“Maintenance of Normal Structure in Heteroploid Salamander Larvae, through Compensation of Changes in Cell Size by Adjustment of Cell Number and Cell Shape”, 1945-12 (; backlinks):
Young triploid and pentaploid larvae of Triturus viridescens and other species of salamanders are of normal dimensions because the size of the nuclei and cells, which increases in proportion to the chromosome number, is neutralized by a corresponding decrease in the number of cells. In haploid larvae, an increase in cell number brings about at least a partial compensation of the smaller cell size
In organs with single cell layers normal dimensions and structure are maintained in heteroploid larvae by changes in cell number combined with changes in the shape of the individual cells which show a progressive flattening with increase in chromosome number. The diameter of the wall of the pronephric tubules and pronephric ducts, and the thickness of the epithelium of the lens of the eye thus remain about the same from the haploid to the pentaploid levels.
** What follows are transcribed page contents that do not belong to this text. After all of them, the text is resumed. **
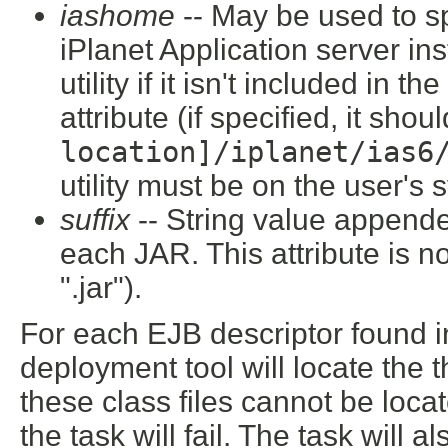
iashome
-- May be used to sp
iPlanet Application server inst
utility if it isn't included in 
attribute (if specified, it shou
location]/iplanet/ias
utility must be on the user's 
suffix
-- String value append
each JAR. This attribute is not
".jar").
For each EJB descriptor found in 
deployment tool will locate the 
these class files cannot be loca
the task will fail. The task will 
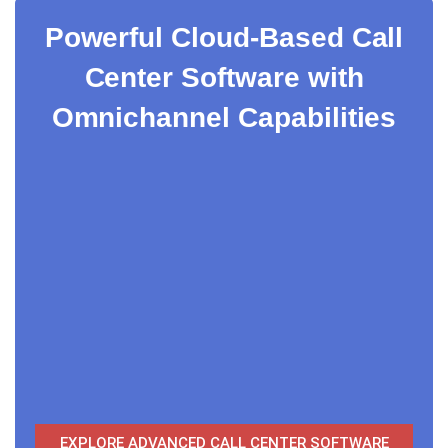
Powerful Cloud-Based Call
Center Software with
Omnichannel Capabilities
EXPLORE ADVANCED CALL CENTER SOFTWARE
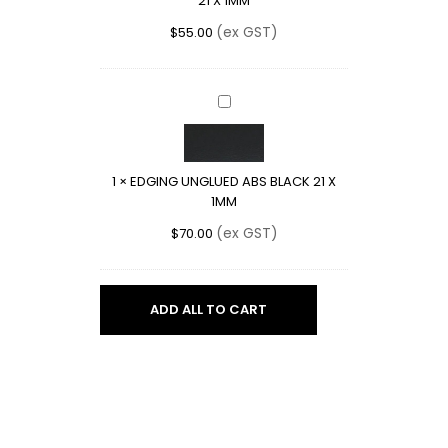
21 X 1MM
X
1MM
(ex GST)
$
55.00
EDGING
UNGLUED
ABS
BLACK
1
×
EDGING UNGLUED ABS BLACK 21 X
21
1MM
X
1MM
(ex GST)
$
70.00
ADD ALL TO CART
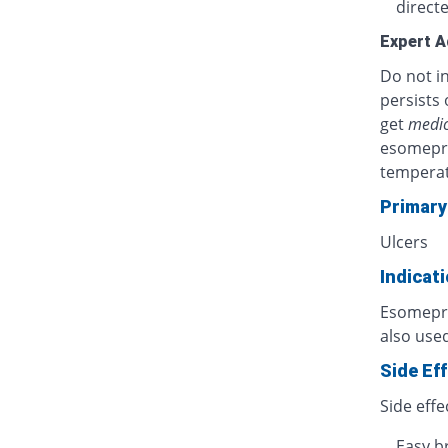
directe
Expert A
Do not in
persists 
get
medic
esomepra
temperat
Primary
Ulcers
Indicat
Esomepraz
also used
Side Ef
Side effe
Easy b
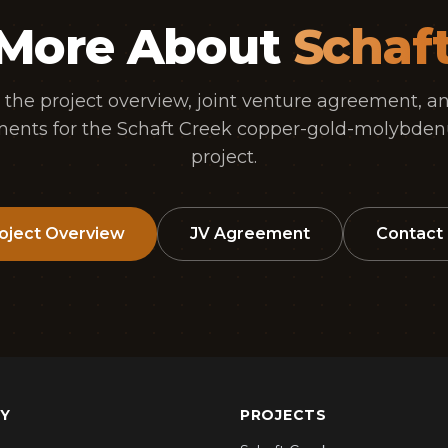
 More About
Schaf
 the project overview, joint venture agreement, an
ents for the Schaft Creek copper-gold-molybden
project.
oject Overview
JV Agreement
Contact
Y
PROJECTS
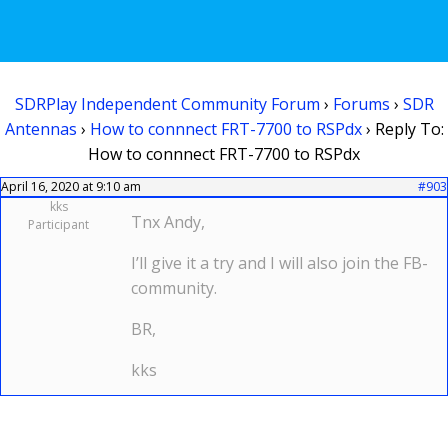
SDRPlay Independent Community Forum
›
Forums
›
SDR
Antennas
›
How to connnect FRT-7700 to RSPdx
›
Reply To:
How to connnect FRT-7700 to RSPdx
April 16, 2020 at 9:10 am
#903
kks
Tnx Andy,
Participant
I’ll give it a try and I will also join the FB-
community.
BR,
kks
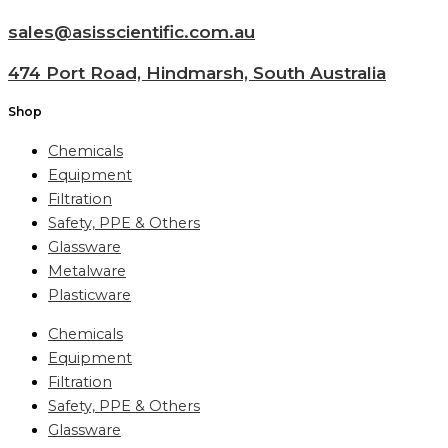
sales@asisscientific.com.au
474 Port Road, Hindmarsh, South Australia
Shop
Chemicals
Equipment
Filtration
Safety, PPE & Others
Glassware
Metalware
Plasticware
Chemicals
Equipment
Filtration
Safety, PPE & Others
Glassware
In the retina of young pentaploid larvae the number of rows of cells in the ganglionic and inner nuclear layers is reduced to about 1⁄2 of that in the diploid so that the total diameter of the retina is actually smaller in the pentaploid. In the single layer of visual cells, on the other hand, the nuclei are wider in the pentaploid, but of about the same height as in the diploid so that the diameter of this nuclear layer remains about the same.
These observations show that in the amphibian embryo both cell number and cell shape may be modified to allow the formation of organs of normal size and structure. This indicates that both are subject to some control by the developing organism.
…From these observations one may conclude that both cell number and cell shape are subject to some controlling mechanism that operates during development and tends to produce a normal end result, even to the very details of organization, in spite of the apparently irreversible changes in cell size.